Brief: In the records below, reproduce exactly the lines from the one containing "e descubra como" through the one containing "ομορφιάς από έλαια", both included, and omit the pictures.

»»

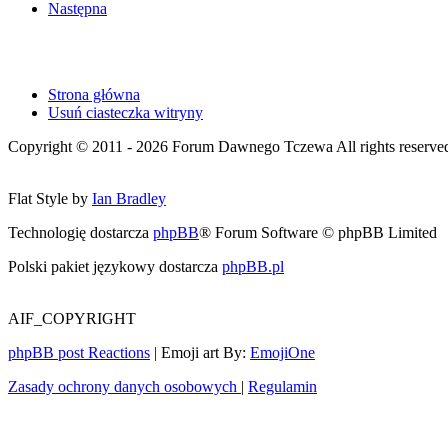
Następna
Strona główna
Usuń ciasteczka witryny
Copyright © 2011 - 2026 Forum Dawnego Tczewa All rights reserved 
Flat Style by
Ian Bradley
Technologię dostarcza
phpBB
® Forum Software © phpBB Limited
Polski pakiet językowy dostarcza
phpBB.pl
AIF_COPYRIGHT
phpBB post Reactions
| Emoji art By:
EmojiOne
Zasady ochrony danych osobowych
|
Regulamin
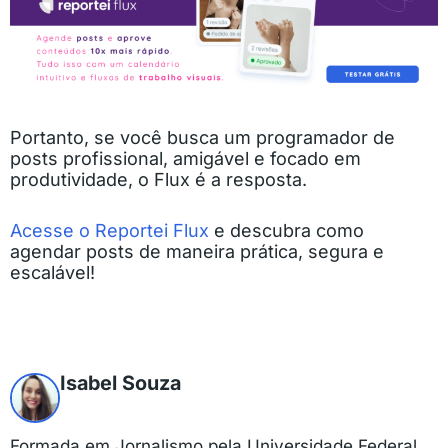
Portanto, se você busca um programador de
posts profissional, amigável e focado em
produtividade, o Flux é a resposta.
Acesse o Reportei Flux
e descubra como
agendar posts de maneira prática, segura e
escalável!
Isabel Souza
Formada em Jornalismo pela Universidade Federal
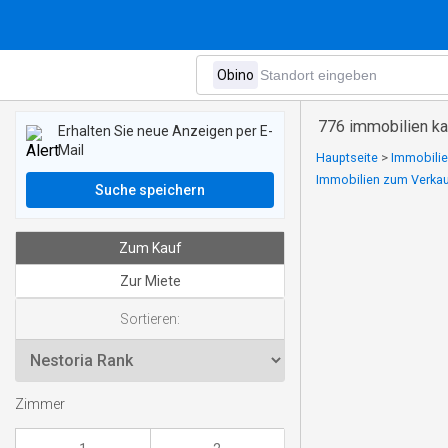
776 immobilien ka
Erhalten Sie neue Anzeigen per E-
Mail
Hauptseite
>
Immobilie
Immobilien zum Verkauf
Suche speichern
Zum Kauf
Zur Miete
Sortieren:
Zimmer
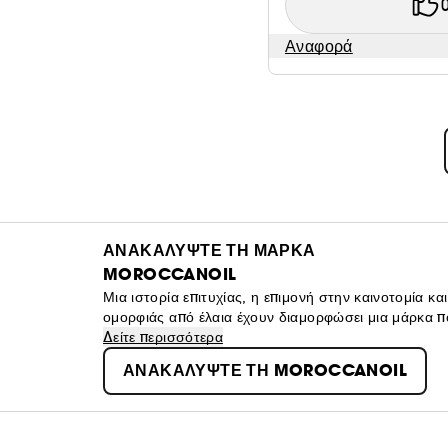
Αναφορά
ΑΝΑΚΑΛΥΨΤΕ ΤΗ ΜΑΡΚΑ
MOROCCANOIL
Μια ιστορία επιτυχίας, η επιμονή στην καινοτομία κ
ομορφιάς από έλαια έχουν διαμορφώσει μια μάρκα π
εμβληματικό Moroccanoil Care, η επωνυμία ανέπτυξ
Δείτε περισσότερα
σώμα.
ΑΝΑΚΑΛΥΨΤΕ ΤΗ MOROCCANOIL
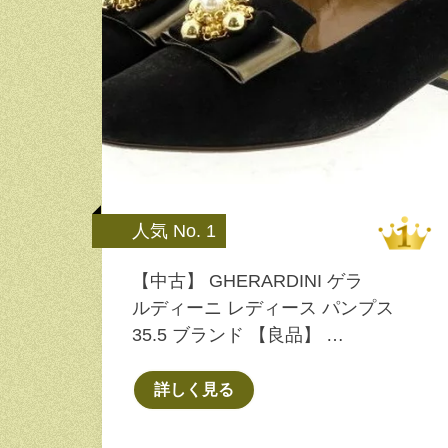
人気 No. 1
【中古】 GHERARDINI ゲラ
ルディーニ レディース パンプス
35.5 ブランド 【良品】 …
詳しく見る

««

Task result:
e descubra como
agendar posts de maneira prática, segura e
escalável!
Isabel Souza
Formada em Jornalismo pela Universidade Federal
776 immobilien ka
Erhalten Sie neue Anzeigen per E-
Mail
Hauptseite
>
Immobilie
Immobilien zum Verkauf
Suche speichern
Zum Kauf
Zur Miete
Sortieren:
Zimmer
Αναφορά
ΑΝΑΚΑΛΥΨΤΕ ΤΗ ΜΑΡΚΑ
MOROCCANOIL
Μια ιστορία επιτυχίας, η επιμονή στην καινοτομία κ
ομορφιάς από έλαια έχουν διαμορφώσει μια μάρκα π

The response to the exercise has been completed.